30. November 1929: Der Erlass zur Einstufung des gesamten Dorfes La Garde-Guérin als malerischen Ort sowie des Donjons, der Burg und der Kirche Saint-Michel als historische Denkmäler wird offiziell veröffentlicht.
Im Jahr 1935: Die Verwaltung der Schönen Künste beginnt mit umfangreichen Reparaturen an der Kirche und der Burg. Bei der Restaurierung der Kirche werden in der Krypta unter dem Chor menschliche Knochen gefunden – möglicherweise die Überreste angesehener Adliger von La Garde. Abt Négron beschließt daraufhin, sie respektvoll auf den Friedhof der Gemeinde umbetten zu lassen.

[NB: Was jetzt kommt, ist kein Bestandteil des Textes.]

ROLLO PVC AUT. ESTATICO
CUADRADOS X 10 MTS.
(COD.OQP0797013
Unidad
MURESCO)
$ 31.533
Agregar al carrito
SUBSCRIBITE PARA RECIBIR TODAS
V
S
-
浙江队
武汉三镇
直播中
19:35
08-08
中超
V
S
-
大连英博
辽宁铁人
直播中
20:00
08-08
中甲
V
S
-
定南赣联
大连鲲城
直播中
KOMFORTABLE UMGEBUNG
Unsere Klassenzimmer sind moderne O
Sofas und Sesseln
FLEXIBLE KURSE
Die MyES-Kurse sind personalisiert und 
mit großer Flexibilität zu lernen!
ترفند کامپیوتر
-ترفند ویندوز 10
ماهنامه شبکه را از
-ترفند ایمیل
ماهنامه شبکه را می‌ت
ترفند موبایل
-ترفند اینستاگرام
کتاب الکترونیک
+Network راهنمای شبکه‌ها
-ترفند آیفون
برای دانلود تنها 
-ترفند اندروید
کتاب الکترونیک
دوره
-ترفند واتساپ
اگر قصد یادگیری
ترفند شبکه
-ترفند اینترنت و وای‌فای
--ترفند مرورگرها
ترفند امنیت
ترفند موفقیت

Im Jahr 1965: René Schmitt, Architekt der Bâtiments de France in Lozère, ist zutiefst besorgt über den Verfall und die Entvölkerung des Dorfes. Er beschließt, sein Ministerium zu alarmieren und schickt einen detaillierten Bericht an die Architekturabteilung in Paris. Im Oktober lädt er rund ein Dutzend Persönlichkeiten des Départements (Kommunalpolitiker, Verwaltungsvertreter usw.) zu einer Versammlung ein, die am 14. November 1965 in Villefort stattfindet. Im Anschluss an dieses entscheidende Treffen wird beschlossen, eine Vereinigung zur Erhaltung von La Garde-Guérin (Association de Sauvegarde de La Garde-Guérin) zu gründen.

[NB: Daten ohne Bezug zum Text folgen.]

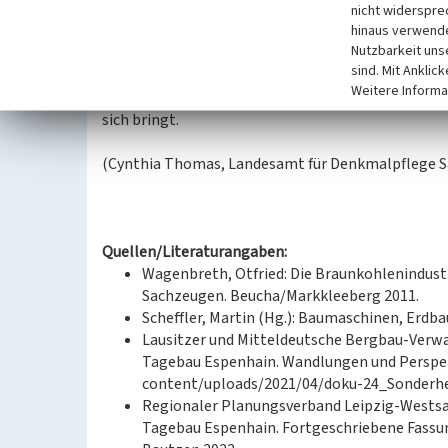
Mit Hilfe seines langen Armes wurden über 23 M
nicht widerspre
hinaus verwende
aufgeschüttet, einer Landbrücke zwischen den ent
Nutzbarkeit uns
(Markkleeberger See und Störmthaler See) und nimm
sind. Mit Anklic
Ihm kommt bergbaugeschichtlich, regionalgeschic
Weitere Informa
Zudem ist dieser Bandabsetzer noch funktionstüc
sich bringt.
(Cynthia Thomas, Landesamt für Denkmalpflege S
Quellen/Literaturangaben:
Wagenbreth, Otfried: Die Braunkohlenindustr
Sachzeugen. Beucha/Markkleeberg 2011.
Scheffler, Martin (Hg.): Baumaschinen, Erdba
Lausitzer und Mitteldeutsche Bergbau-Verw
Tagebau Espenhain. Wandlungen und Perspek
content/uploads/2021/04/doku-24_Sonderhef
Regionaler Planungsverband Leipzig-Wests
Tagebau Espenhain. Fortgeschriebene Fass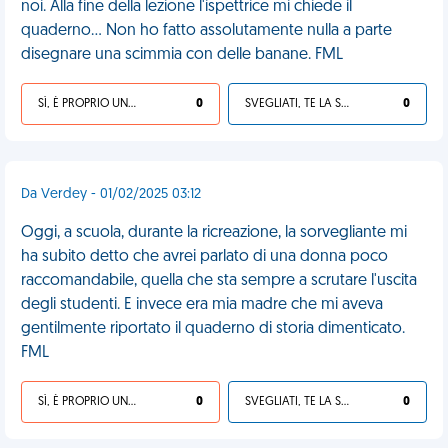
noi. Alla fine della lezione l'ispettrice mi chiede il
quaderno... Non ho fatto assolutamente nulla a parte
disegnare una scimmia con delle banane. FML
SÌ, È PROPRIO UNA VDM!
0
SVEGLIATI, TE LA SEI CERCATA!
0
Da Verdey - 01/02/2025 03:12
Oggi, a scuola, durante la ricreazione, la sorvegliante mi
ha subito detto che avrei parlato di una donna poco
raccomandabile, quella che sta sempre a scrutare l'uscita
degli studenti. E invece era mia madre che mi aveva
gentilmente riportato il quaderno di storia dimenticato.
FML
SÌ, È PROPRIO UNA VDM!
0
SVEGLIATI, TE LA SEI CERCATA!
0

Im Jahr 1970: Im Rahmen der „101 Maßnahmen für die Umwelt“, die von der damaligen Regierung verabschiedet wurden, wird La Garde-Guérin zum Pilotdorf ernannt. Auf Initiative von Michel Denieul, dem Direktor für Architektur, der sich persönlich vor Ort ein Bild macht, wird die Restaurierung und Aufwertung des Dorfes dank der gemeinsamen finanziellen Unterstützung dreier Ministerien (Kultur, Landwirtschaft und Infrastruktur) organisiert. Auch andere Instanzen beteiligen sich in ihren jeweiligen Bereichen an den Maßnahmen, darunter E.D.F., P.T.T., S.A.F.E.R. und der interkommunale Zweckverband.

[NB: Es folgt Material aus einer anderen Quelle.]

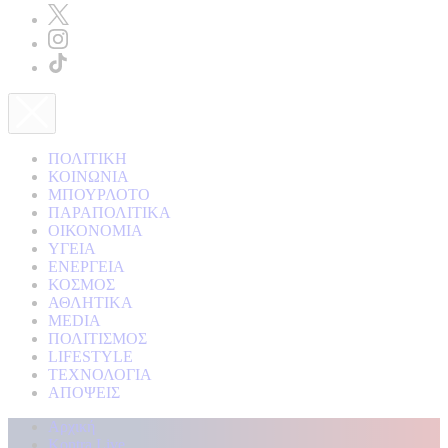
ΠΟΛΙΤΙΚΗ
ΚΟΙΝΩΝΙΑ
ΜΠΟΥΡΛΟΤΟ
ΠΑΡΑΠΟΛΙΤΙΚΑ
ΟΙΚΟΝΟΜΙΑ
ΥΓΕΙΑ
ΕΝΕΡΓΕΙΑ
ΚΟΣΜΟΣ
ΑΘΛΗΤΙΚΑ
MEDIA
ΠΟΛΙΤΙΣΜΟΣ
LIFESTYLE
ΤΕΧΝΟΛΟΓΙΑ
ΑΠΟΨΕΙΣ
Αρχική
Kontra Live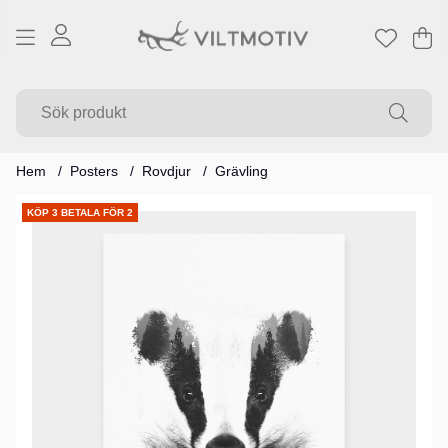
Va
Ant
.
Hem
Posters
Rovdjur
Grävling
Produktbilder
KÖP 3 BETALA FÖR 2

Die am 18. Mai 1967 offiziell gegründete Vereinigung zur Erhaltung von La Garde-Guérin hatte von Beginn an eine vorausschauende Studie über die architektonische und wirtschaftliche Zukunft des Dorfes durchgeführt (Katastererhebungen, Treffen mit den Eigentümern, Informationsveranstaltungen, Marktstudie für eine zukünftige Herberge usw.). Sie leistete damit Herrn Schmitt, der für die Koordinierung des Finanzplans und die Leitung der Arbeiten verantwortlich war, unschätzbare Unterstützung. Diese vielfältigen Arbeiten zielten darauf ab, die strikte Erhaltung des architektonischen Erbes mit der wirtschaftlichen und touristischen Entwicklung des Ortes zu verbinden.
Auf architektonischer Ebene:
- Freilegung und Restaurierung eines Großteils der Stadtmauern.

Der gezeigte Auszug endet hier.